Hi everybody! Recently I cooked Japanese pancakes for a family breakfast. I spent some time on practicing doing them and I think now I'm capable of doing the regular home ones. However, unfortunately, I still have issues with their stability (a couple of minutes after taking them off from a pan, they start collapsing) and still trying to find a proper technique/recipe.

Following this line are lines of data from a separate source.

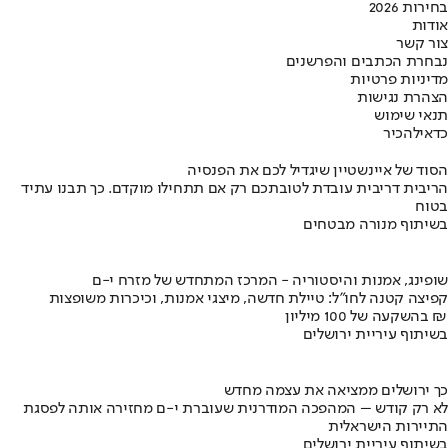
בחירות 2026
אודות
צור קשר
נבחרת הכתבים והפרשנים
מדיניות פרטיות
הצהרת נגישות
תנאי שימוש
כדאי
להכיר
הסוד של איינשטיין שיגדיל לכם את הפנסיה
הריבית דריבית עובדת לטובתכם רק אם תתחילו מוקדם. כך תבנו עתיד
בטוח
בשיתוף מנורה מבטחים
שופינג, אמנות והיסטוריה - המרכז המתחדש של מזרח י-ם
קפיצה קטנה לחו"ל: טיילת חדשה, מיצגי אמנות, וכיכרות משופצות
בהשקעה של 100 מיליון ₪
בשיתוף עיריית ירושלים
כך ירושלים ממציאה את עצמה מחדש
לא רק קודש – המהפכה המודרנית שעוברת י-ם מחזירה אותה לפסגת
התיירות הישראלית
בשיתוף עיריית ירושלים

Some time ago I was so overwhelmed with ones shared across the internet from tourist in Japan (Cafe Stand 10.8), but they used their unique recipe. I was interested in the stability of the cakes they did so tried to replicate. I tried a huge number of combinations/ratios of ingredients (there was even a recipe with a mayo) but I'm still not there :\ I'm pretty sure they use something like mochi/rice flour inside. If any of you know their recipe… I'd really appreciate that 🙂

As for these ones, this time it was this recipe 🙂
0. put a frying pan on the stove and turn on 2/9 heat. You can put a lid on to make it warm as well.
1. 2 eggs (separated yolks and whites)
2. Into a bowl with yolks, add 2ml of any liquid Vanila, 25ml of milk (actually, any fat works here, skinny, full, etc). Mix it.
3. Add 35g of flour (with no soda or baking soda/ferments inside) + 2g baking powder into the bowl with yolks and mix again. The finer the flour, the better here.
4. In the other bowl, with whites, add 2g of lemon juice (or vinegar), a pinch of salt. Start mixing it well with a hand blender. Add sugar/sugar powder 3 times (25g in sum) and mix until it completely dissolves and the creme/merenga is stable.
4.1. Here's a trick. The merenga must be shiny and not liquid at all, otherwise when you start  frying the pancakes might start spreading across the pan
5. When you finish mixing the whites, add 1/3 of them into the bowl with yolk and mix until it's smooth. Afterward add the rest (you can add the mixed yolks here into white as well, there's no huge difference) but this time, mix with a spatula from the bottom.
6. Add some oil to the pan (remove 90% of liquid afterward with a paper) and increase the heat to 4/9 and wait for a bit. Now, it's a tricky thing. Throw a couple of drops of water to it and see how they go. If they start sparkling/boil – we're good to start – decrease the heat to 3/9. Otherwise, wait a bit more.
7. With a table spoon (yeah, you can use a piping bag for cream like I did earlier but I'm so tired of washing it every time….a spoon works fine here) add several hills of batter into the pan. Try not to spread them a lot. 1 spoon – 1 hill. Then 1-2 more rounds. add each one on the top of the existing ones. As they will go bigger, there must be some place between them)
8. Take a tea spoon and add 0.5-1 spoonful of water between the pancakes (depends on the pan size). You must be sure, the water doesn't flow under the pancakes, otherwise it will ruin them. Close the lid.
9. The magic starts here. Time to time check the water drops you left. they must boil! If they aren't – it's not enough heat -> increase from 3 to 3.5-4. When they start to boil, decrease to 3 back. Unfortunately, there's no silver bullet. It completely depends on your stove/pan. I had to balance and jump between 3-4 all the time. On youtube, for somebody, even perpetual 2/9 works fine… looks like I'm not lucky enough 🙂
10. After the water is completely off, add 2-3 spoonfuls of batter more at the top (until it's finished). Add the water again and watch.
11. When the water goes off, open the lid, flip them. Be careful here! they must not touch the water left and due to them being too soft, you have to be very soft with them as well 🙂
12. Add water… and wait until it goes off.
13. They are ready. Add salted butter, Maple syrup, and sugar powder.
14. You managed to do it ! 🙂

by Equivalent-Cap-9923

5 Comments

  1. I learned the hard way the eggs I buy in the US cannot whip to stiff peaks. These look amazing Im jealous

  2. I would look into adding xantham gum to the whites whipping. Check the souffle video from Chris Young

  3. Super esponjosooos! Nunca me sale el movimiento envolvente que les da ese aspecto 😔

  4. 68plus1equals on

    I’ve gone to flippers in Tokyo and had incredible soufflé pancakes and they were pretty similar to this, you did a great job!